The scary thing about the attack on Mat was that following best practices wasn't enough to protect his Apple and Amazon accounts. The attackers found holes with both Amazon and Apple and were able to use them to gain access to both accounts. Here is what you can do to protect yourself:
Disable Find My Mac
If someone gains access to your iCloud account and nukes your iPhone it's a hassle, but the phone is rarely full of irreplaceable data. For that reason, I've left Find My iPhone on--the benefit of finding a lost phone outweighs the potential risk of a malicious user deleting the contents of my phone. On the other hand, my computer contains much more precious data. Yes, it's backed up, but the risk that my pizza delivery guy can remotely wipe my machine is too great to stomach. To disable Find My Mac, open your iCloud system preferences pane and uncheck the box next to Find My Mac.
Create Secret, Separate Email Addresses For Your Apple and Amazon Accounts
Had the email address associated with Mat's Amazon and Apple accounts not been public information, it would have been more difficult for an attacker to access his Amazon account. If he hadn't used the same email address for both Amazon and Apple, they wouldn't have been able to use the Amazon breach to access his Apple account. It also seems wise to not use a publicly available email address for your Amazon and Apple accounts. If you want to take safety one step further, you may not even want to use the same email address for the two services.

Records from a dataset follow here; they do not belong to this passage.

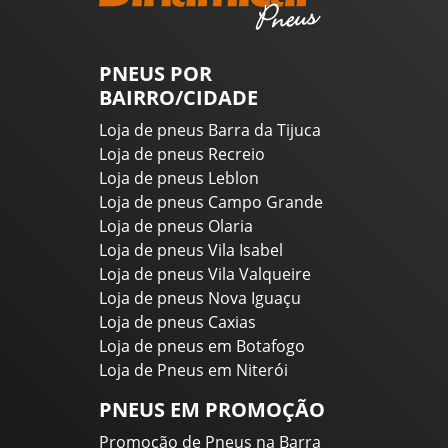
PNEUS POR
BAIRRO/CIDADE
Loja de pneus Barra da Tijuca
Loja de pneus Recreio
Loja de pneus Leblon
Loja de pneus Campo Grande
Loja de pneus Olaria
Loja de pneus Vila Isabel
Loja de pneus Vila Valqueire
Loja de pneus Nova Iguaçu
Loja de pneus Caxias
Loja de pneus em Botafogo
Loja de Pneus em Niterói
PNEUS EM PROMOÇÃO
Promoção de Pneus na Barra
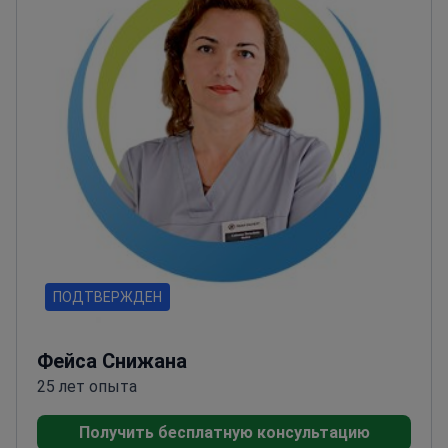
бариатрические и онкологические
вмешательства. Его профессионализм признан
на международном уровне. Свободно владеет
английским и арабским языками.
ПОДТВЕРЖДЕН
Фейса Снижана
25 лет опыта
Получить бесплатную консультацию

Don't Use the Same Credit Card for Apple and Amazon
If the credit card you use for the iTunes Store isn't on file with Amazon, an attacker wouldn't be able to use that information to compromise your Apple account. If you want to be as safe as possible, you should remove your credit card information from both Amazon and Apple.
The hack that happened to Mat Honan was complex, unexpected, and terrifying. Even if you follow best practices, and use unique passwords for every account, you're vulnerable to this sort of attack. It may seem like a lot of work to properly secure your accounts, but it's easier to secure your accounts now than it will be to clean up the aftermath of a successful attack.
Edit: We removed Hotmail from the list of email providers who support two-factor auth. While you need two-factorauth to make major changes to the account (delete the account, change passwords, etc), you can access email with a simple username/password combo.